Cassandra Architecture

In this tutorial, we are going to discuss about the Cassandra architecture. Apache Cassandra is a highly scalable, distributed NoSQL database designed to handle large amounts of data across many commodity servers without a single point of failure. Cassandra architecture ensures high availability, fault tolerance, and linear scalability, making it an excellent choice for systems requiring massive data storage and rapid query performance.

The Apache Cassandra architecture is designed to provide scalability, availability, and reliability to store massive amounts of data.

Cassandra common terms

Before digging deep into Cassandra architecture, let’s first go through some of its common terms:

Column: A column is a key-value pair and is the most basic unit of data structure.

Column key: Uniquely identifies a column in a row.
Column value: Stores one value or a collection of values.

Row: A row is a container for columns referenced by primary key. Cassandra does not store a column that has a null value; this saves a lot of space.

Table: A table is a container of rows. A table in Cassandra, similar to a table in a relational database, is a collection of rows, but it has a more flexible structure. While relational tables have a fixed schema, Cassandra tables can have rows with varying numbers of columns.

Keyspace: Keyspace is a container for tables that span over one or more Cassandra nodes.

Cluster: Container of Keyspaces is called a cluster.

Node: Node refers to a computer system running an instance of Cassandra. A node can be a physical host, a machine instance in the cloud, or even a Docker container.

NoSQL: Cassandra is a NoSQL database which means we cannot have joins between tables, there are no foreign keys, and while querying, we cannot add any column in the where clause other than the primary key. These constraints should be kept in mind before deciding to use Cassandra.

Here’s an in-depth look at Cassandra architecture:

1. Distributed and Decentralized Architecture (Peer-to-Peer Model)

Cassandra follows a peer-to-peer architecture where every node (server) in the cluster is equal, meaning there is no master node. This decentralization improves reliability and scalability by avoiding bottlenecks:

Nodes: Each node in Cassandra is identical, participating equally in data storage and query processing.
Ring Topology: The nodes are logically arranged in a ring, and data is distributed across all nodes in the cluster. There is no single point of control, and every node can serve read/write requests.
Gossip Protocol: Nodes communicate with each other using a gossip protocol, a peer-to-peer communication protocol that helps them discover the state of other nodes and keep updated about the cluster’s health.

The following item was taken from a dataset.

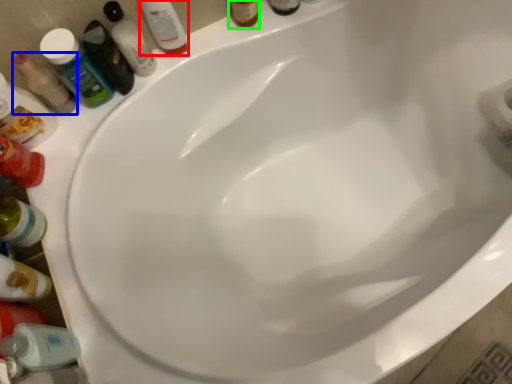 Question: Which is nearer to the mouthwash (highlighted by a red box)? mouthwash (highlighted by a blue box) or toiletry (highlighted by a green box).

Choices:
 (A) mouthwash
 (B) toiletry

Answer: (B)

2. Partitioning and Data Distribution

Cassandra uses a distributed hash table (DHT) to distribute data across nodes. It breaks up the data into partitions using a consistent hashing mechanism:

Partition Key: Cassandra uses a partition key to determine where data is stored. The key is hashed, and the resulting hash value determines which node stores the data.
Token Ranges: Each node is assigned a range of tokens (hash values), and nodes are responsible for all data whose partition key hashes fall within their assigned token range.
Automatic Data Distribution: As data is written to the cluster, it is automatically distributed across multiple nodes based on the partition key.

3. Replication

Cassandra provides fault tolerance through data replication across multiple nodes. Each piece of data can be replicated to multiple nodes in the cluster for redundancy:

Replication Factor (RF): This defines how many copies of the data are stored on different nodes. If the RF is set to 3, Cassandra will replicate each piece of data on three different nodes.
Replication Strategies:
- SimpleStrategy: Primarily for single data centers. Replicates data to adjacent nodes in the ring.
- NetworkTopologyStrategy: Designed for multi-data center deployments. It allows you to specify how many copies of the data should be replicated across different data centers for high availability and disaster recovery.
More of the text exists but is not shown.